Protest Against Canadia Bank Sparks Negotiations

A peaceful protest by dozens of res­idents of Rik Reay village Tues­day morning at Canadia Bank on Street 108 was well-received by bank officials and prompted negotiations with villagers, who claim their land is being grabbed by the bank.

The hour-long protest was followed by a roundtable discussion open to media at the Community Legal Education Center, which in­volved representatives from Cana­dia Bank, private construction company Borei Otyean Bassac and the village, which is located in Phnom Penh’s Chamkar Mon district.

Rights workers and villagers said the discussions mark significant pro­gress and stand in stark contrast to several violent incidents that re­cently erupted at Rik Reay be­tween villagers and construction workers.

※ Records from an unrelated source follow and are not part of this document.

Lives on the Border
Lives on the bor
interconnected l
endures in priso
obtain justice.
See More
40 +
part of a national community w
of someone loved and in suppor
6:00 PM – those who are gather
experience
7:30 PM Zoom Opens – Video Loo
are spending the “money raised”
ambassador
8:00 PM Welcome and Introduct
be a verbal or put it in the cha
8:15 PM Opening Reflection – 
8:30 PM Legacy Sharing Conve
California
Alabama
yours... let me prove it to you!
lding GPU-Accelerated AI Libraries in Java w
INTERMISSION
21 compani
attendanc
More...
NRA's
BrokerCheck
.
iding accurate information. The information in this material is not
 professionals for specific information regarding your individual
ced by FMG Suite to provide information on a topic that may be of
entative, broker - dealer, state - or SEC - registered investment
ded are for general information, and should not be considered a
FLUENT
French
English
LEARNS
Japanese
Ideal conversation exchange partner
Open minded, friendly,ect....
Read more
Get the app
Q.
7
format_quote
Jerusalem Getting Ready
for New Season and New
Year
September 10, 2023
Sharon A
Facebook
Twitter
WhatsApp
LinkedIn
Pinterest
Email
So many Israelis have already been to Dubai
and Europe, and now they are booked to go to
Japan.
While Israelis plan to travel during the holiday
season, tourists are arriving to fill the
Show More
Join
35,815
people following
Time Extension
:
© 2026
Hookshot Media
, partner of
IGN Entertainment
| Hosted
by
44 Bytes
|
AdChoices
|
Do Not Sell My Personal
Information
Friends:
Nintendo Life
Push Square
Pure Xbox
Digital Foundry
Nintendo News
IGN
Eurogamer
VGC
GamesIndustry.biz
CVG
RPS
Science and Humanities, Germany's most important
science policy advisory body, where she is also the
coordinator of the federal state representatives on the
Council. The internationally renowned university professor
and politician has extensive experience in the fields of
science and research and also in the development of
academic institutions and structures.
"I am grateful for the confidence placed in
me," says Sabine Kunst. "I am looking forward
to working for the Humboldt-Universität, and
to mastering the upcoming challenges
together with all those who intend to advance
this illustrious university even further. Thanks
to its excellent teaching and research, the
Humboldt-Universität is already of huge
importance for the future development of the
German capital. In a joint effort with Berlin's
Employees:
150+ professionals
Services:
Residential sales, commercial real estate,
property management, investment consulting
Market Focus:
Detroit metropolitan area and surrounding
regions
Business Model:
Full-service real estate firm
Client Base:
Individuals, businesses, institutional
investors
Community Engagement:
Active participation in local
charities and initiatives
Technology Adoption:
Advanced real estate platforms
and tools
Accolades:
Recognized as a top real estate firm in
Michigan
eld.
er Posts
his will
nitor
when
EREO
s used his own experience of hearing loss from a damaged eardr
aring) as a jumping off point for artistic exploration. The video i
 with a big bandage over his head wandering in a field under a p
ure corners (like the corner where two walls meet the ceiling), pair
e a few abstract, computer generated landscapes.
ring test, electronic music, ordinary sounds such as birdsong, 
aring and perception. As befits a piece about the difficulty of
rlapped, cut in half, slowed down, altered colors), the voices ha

“Now we can say our first stage was successful…. We need further discussion, and we do need representatives from Canadia Bank and Borei Otyean Bassac to take a trip to the community to witness the hard situation there,” said Keo Nav­an, villager representative.

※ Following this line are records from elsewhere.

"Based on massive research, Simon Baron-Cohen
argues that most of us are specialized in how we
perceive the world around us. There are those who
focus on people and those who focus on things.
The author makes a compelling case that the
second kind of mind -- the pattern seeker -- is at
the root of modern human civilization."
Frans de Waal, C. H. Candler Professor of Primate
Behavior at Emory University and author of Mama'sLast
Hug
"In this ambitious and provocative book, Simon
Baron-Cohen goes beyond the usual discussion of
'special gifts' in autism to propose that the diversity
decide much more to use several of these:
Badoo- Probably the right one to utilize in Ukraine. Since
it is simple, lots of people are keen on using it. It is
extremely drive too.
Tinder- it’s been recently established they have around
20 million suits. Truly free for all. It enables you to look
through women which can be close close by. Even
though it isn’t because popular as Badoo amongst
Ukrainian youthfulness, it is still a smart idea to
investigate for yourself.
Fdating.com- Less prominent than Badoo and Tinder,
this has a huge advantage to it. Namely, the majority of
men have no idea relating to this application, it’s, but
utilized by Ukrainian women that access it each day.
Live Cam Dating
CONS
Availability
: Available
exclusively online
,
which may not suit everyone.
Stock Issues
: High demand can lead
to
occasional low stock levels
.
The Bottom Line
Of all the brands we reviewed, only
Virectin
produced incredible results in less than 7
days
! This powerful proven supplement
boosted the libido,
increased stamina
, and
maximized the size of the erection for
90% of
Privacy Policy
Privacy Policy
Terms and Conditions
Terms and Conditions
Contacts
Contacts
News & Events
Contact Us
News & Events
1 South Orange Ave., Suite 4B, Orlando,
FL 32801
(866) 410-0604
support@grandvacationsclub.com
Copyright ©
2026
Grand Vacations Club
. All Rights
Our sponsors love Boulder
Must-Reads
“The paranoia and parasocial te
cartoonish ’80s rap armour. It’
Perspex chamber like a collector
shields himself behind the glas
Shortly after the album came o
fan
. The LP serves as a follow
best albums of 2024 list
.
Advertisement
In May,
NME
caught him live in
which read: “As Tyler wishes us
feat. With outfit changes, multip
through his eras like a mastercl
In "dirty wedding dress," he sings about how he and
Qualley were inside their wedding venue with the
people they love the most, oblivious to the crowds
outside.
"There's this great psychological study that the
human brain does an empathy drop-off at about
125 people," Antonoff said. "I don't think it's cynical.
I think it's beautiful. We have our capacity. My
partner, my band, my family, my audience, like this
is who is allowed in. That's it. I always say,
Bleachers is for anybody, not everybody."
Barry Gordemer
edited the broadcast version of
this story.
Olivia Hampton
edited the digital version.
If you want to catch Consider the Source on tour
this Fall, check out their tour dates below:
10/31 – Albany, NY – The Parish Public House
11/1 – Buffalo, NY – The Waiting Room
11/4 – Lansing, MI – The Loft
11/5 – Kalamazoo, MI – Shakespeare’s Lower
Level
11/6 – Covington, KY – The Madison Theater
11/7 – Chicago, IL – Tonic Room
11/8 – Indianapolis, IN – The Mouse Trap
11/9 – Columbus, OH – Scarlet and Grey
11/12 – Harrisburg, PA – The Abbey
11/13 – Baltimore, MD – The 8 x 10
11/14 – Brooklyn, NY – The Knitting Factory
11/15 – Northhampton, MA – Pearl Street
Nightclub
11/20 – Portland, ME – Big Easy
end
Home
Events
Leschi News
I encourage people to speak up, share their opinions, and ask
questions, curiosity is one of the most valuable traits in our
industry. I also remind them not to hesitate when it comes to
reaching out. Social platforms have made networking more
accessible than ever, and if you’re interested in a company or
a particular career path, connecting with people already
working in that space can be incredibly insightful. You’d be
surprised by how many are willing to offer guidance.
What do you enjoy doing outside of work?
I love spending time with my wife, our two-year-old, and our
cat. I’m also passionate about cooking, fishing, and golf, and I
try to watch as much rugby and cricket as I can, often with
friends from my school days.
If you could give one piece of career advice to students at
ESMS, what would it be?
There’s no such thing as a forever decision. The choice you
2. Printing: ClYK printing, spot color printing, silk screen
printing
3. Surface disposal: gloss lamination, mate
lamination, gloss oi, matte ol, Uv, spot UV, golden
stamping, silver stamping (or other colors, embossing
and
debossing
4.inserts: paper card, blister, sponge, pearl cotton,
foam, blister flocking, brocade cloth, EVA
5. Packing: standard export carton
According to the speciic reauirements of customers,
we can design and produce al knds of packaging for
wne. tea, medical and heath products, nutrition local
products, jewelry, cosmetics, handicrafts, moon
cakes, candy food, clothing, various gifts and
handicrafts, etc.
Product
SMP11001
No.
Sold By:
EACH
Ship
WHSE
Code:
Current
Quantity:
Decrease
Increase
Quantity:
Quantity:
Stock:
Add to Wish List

Phann Sithan, secretary-general of the Housing Rights Task Force, called it “a good example” that bodes well for other communities facing the threat of eviction who might be afraid to protest.

At the roundtable, Roth Kum­nith, Canadia Bank legal adviser, said he was unaware of the Rik Reay disputes or any violence at the site until protesting villagers informed him.

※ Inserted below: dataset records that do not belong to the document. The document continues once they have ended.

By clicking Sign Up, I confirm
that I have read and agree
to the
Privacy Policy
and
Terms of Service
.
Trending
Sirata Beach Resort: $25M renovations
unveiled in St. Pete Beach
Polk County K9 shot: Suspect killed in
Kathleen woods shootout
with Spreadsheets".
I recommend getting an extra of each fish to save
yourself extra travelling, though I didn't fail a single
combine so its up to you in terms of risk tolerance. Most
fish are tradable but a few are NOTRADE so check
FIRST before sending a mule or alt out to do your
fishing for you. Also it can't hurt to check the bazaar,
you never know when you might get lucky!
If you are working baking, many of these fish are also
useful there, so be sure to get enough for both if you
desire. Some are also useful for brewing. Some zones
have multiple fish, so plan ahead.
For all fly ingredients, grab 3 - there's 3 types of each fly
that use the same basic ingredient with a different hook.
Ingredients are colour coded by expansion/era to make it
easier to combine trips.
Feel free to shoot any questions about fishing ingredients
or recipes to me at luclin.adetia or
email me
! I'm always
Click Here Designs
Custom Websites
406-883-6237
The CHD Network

He denied Canadia was directly involved in development at Rik Reay—saying they only finance Borei Otyean Bassac which is developing the area—but said he is hopeful a compromise can be reached.

“I have no idea what kinds of development villagers in Rik Reay com­munity prefer. Whether they want to sell the land and move to live in another area, or whether they want on-site development,” he said at Tuesday’s meeting.

“[Wednesday], we will meet again to find out the villagers’ need,” he said, adding he would visit the site today.

Villagers denied that they initiated the violence. “Those workers used slingshot, tractors, wooden sticks and knives to hurt villagers,” said villager Heng Samphors.

“Our people are really upset when Canadia Bank and representatives from Borei Otyean Bassac claim innocence over the repeated violence,” he said, adding that he couldn’t say yet what kind of development deal would most suit the community and the first priority was to put a stop to the violence.

“We cannot speak out yet whether we need to sell the land or prefer the on-site development…. The initial need is to stop the violence,” he said.